══ Records shown
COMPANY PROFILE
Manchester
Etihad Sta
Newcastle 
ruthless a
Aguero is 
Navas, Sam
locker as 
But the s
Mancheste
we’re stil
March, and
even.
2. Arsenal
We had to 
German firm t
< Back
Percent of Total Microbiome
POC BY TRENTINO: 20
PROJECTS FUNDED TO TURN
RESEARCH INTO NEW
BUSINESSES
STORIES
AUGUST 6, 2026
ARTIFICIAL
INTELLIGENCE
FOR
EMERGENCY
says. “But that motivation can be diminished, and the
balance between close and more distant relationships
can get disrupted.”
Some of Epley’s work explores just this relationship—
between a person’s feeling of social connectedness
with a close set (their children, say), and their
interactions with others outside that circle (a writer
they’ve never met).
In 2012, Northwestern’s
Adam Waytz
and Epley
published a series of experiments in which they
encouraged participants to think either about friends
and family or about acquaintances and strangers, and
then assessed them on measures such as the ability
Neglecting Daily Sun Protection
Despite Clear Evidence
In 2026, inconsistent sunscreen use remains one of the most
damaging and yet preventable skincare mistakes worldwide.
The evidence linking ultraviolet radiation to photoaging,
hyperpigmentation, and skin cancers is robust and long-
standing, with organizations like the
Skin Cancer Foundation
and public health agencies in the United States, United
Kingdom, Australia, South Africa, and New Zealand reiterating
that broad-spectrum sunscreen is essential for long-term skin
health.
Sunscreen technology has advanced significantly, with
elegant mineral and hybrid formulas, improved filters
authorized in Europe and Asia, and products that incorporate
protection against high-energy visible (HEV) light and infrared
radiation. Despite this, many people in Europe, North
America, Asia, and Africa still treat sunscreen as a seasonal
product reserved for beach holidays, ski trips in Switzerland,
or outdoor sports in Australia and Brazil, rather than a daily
════
══ Records shown
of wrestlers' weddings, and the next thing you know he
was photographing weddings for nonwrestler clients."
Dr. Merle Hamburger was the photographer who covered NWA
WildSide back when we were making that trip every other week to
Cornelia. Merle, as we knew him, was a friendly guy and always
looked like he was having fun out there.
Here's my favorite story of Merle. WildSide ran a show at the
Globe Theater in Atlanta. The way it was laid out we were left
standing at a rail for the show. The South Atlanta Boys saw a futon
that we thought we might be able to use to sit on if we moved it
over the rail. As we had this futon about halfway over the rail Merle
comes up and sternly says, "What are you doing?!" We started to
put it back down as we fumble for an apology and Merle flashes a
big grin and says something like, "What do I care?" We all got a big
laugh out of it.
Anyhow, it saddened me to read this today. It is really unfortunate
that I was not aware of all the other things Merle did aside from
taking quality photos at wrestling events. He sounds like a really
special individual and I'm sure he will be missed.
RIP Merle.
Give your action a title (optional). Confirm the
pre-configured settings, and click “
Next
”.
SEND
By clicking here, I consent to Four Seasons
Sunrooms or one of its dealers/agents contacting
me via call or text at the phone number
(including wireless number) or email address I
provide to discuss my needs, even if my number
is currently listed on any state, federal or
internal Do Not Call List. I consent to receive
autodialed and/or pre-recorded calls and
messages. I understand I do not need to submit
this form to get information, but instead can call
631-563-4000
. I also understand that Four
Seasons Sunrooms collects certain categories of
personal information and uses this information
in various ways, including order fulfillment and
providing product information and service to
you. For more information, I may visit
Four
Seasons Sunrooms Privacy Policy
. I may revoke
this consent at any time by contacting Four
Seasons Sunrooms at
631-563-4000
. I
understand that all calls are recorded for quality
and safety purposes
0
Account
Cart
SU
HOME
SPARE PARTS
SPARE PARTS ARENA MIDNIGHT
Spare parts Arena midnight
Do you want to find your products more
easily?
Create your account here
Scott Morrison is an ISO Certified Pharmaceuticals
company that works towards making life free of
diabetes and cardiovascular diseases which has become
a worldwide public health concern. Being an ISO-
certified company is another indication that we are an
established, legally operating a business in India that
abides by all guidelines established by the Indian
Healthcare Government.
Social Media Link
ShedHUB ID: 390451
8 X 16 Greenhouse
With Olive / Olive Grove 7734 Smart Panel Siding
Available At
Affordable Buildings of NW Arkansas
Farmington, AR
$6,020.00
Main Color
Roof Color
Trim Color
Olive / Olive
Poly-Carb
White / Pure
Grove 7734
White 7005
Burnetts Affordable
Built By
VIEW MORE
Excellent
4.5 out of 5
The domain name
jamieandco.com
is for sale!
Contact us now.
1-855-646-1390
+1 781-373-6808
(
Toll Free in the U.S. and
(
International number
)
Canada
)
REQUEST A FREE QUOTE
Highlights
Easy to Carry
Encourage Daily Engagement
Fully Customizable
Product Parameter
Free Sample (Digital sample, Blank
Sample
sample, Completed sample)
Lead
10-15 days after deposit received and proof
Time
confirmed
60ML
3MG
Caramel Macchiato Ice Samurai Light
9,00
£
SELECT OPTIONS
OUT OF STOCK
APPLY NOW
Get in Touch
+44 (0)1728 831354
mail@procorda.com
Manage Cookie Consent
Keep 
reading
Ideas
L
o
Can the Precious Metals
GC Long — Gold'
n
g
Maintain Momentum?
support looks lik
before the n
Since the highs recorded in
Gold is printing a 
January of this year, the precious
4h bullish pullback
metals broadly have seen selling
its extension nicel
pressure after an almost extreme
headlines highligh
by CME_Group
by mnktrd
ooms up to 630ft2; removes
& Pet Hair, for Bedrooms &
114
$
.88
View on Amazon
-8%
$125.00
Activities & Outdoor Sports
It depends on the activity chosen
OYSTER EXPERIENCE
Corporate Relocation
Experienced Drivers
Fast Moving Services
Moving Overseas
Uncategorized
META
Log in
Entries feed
════
══ Records shown
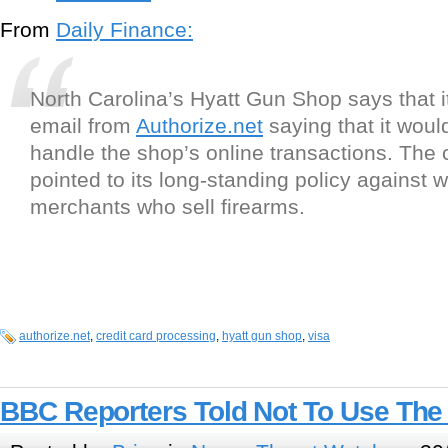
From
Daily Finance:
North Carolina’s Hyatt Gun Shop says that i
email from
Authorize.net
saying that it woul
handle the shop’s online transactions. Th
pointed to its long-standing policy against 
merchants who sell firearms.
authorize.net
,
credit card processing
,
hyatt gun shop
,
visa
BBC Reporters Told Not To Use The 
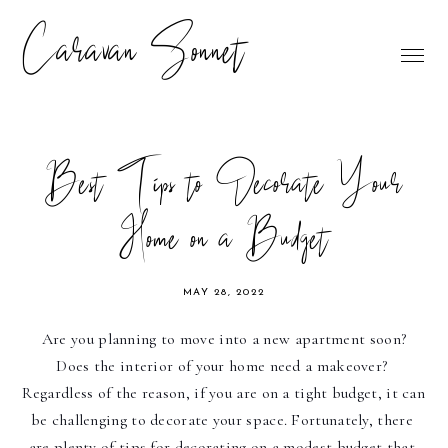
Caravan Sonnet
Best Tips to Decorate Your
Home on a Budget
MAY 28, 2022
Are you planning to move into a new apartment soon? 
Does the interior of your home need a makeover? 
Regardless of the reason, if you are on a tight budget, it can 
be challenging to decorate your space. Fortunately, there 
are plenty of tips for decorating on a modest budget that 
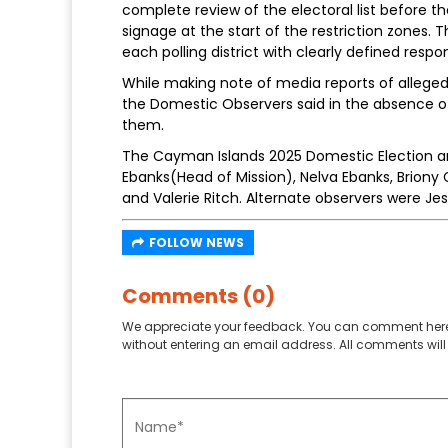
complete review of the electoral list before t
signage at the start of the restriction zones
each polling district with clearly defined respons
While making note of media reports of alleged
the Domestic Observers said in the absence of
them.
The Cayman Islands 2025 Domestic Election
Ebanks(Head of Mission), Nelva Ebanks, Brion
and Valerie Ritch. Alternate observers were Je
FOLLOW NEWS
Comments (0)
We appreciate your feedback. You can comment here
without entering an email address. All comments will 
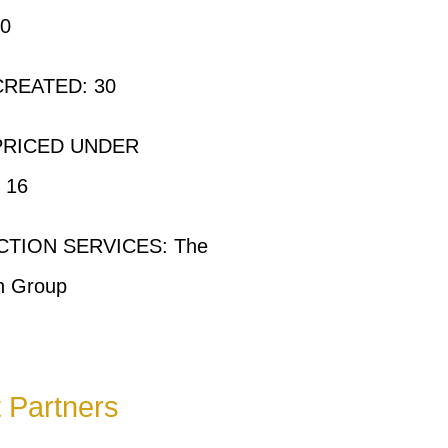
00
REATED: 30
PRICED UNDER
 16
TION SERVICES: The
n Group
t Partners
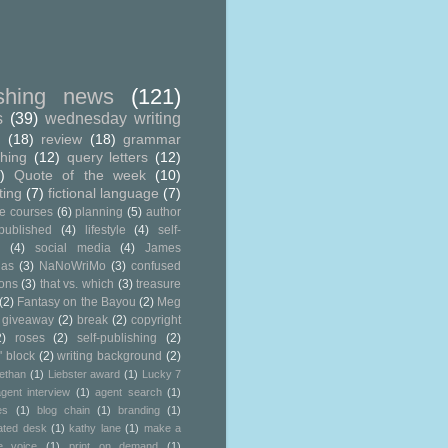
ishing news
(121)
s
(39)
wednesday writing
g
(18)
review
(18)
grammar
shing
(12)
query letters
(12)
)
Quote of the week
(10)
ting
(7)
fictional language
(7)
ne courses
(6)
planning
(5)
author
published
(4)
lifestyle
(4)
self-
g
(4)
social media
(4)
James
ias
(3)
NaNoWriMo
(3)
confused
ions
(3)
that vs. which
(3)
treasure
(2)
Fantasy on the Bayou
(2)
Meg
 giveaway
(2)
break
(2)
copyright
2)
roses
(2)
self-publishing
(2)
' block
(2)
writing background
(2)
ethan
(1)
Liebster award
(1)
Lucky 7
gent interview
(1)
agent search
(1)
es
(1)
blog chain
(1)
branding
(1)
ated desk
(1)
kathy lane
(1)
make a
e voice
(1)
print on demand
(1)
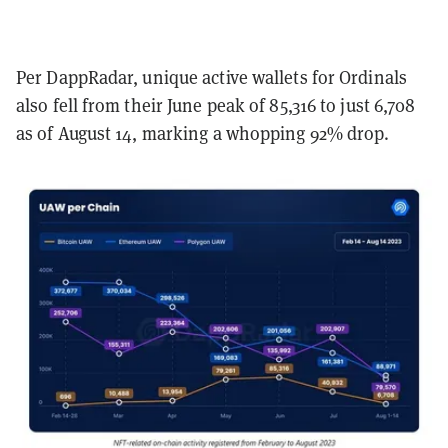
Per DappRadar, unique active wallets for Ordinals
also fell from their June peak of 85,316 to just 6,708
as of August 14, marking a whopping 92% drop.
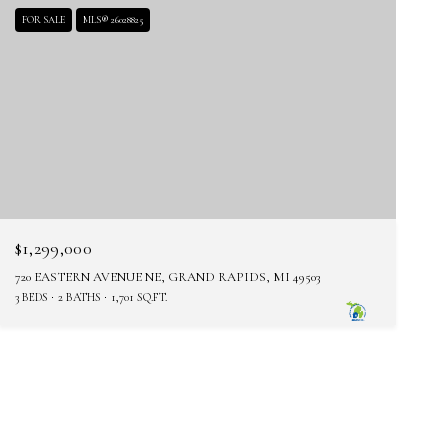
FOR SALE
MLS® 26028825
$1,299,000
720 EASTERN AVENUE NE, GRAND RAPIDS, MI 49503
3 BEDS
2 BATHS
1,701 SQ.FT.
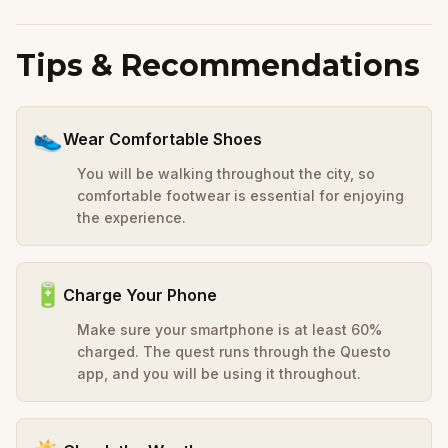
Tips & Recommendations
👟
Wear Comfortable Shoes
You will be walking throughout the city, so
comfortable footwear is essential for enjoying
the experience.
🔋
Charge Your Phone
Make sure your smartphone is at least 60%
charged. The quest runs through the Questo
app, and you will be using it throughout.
════
## Problem
In the records above, everything from the line with "as of August 14, marking a whopping 92% drop." down to the line with "app, and you will be using it throughout." is to be set down exactly, both ends included, with no pictures and no other lines.

## Output of the task
as of August 14, marking a whopping 92% drop.
FOR SALE
MLS® 26028825
$1,299,000
720 EASTERN AVENUE NE, GRAND RAPIDS, MI 49503
3 BEDS
2 BATHS
1,701 SQ.FT.
Tips & Recommendations
👟
Wear Comfortable Shoes
You will be walking throughout the city, so
comfortable footwear is essential for enjoying
the experience.
🔋
Charge Your Phone
Make sure your smartphone is at least 60%
charged. The quest runs through the Questo
app, and you will be using it throughout.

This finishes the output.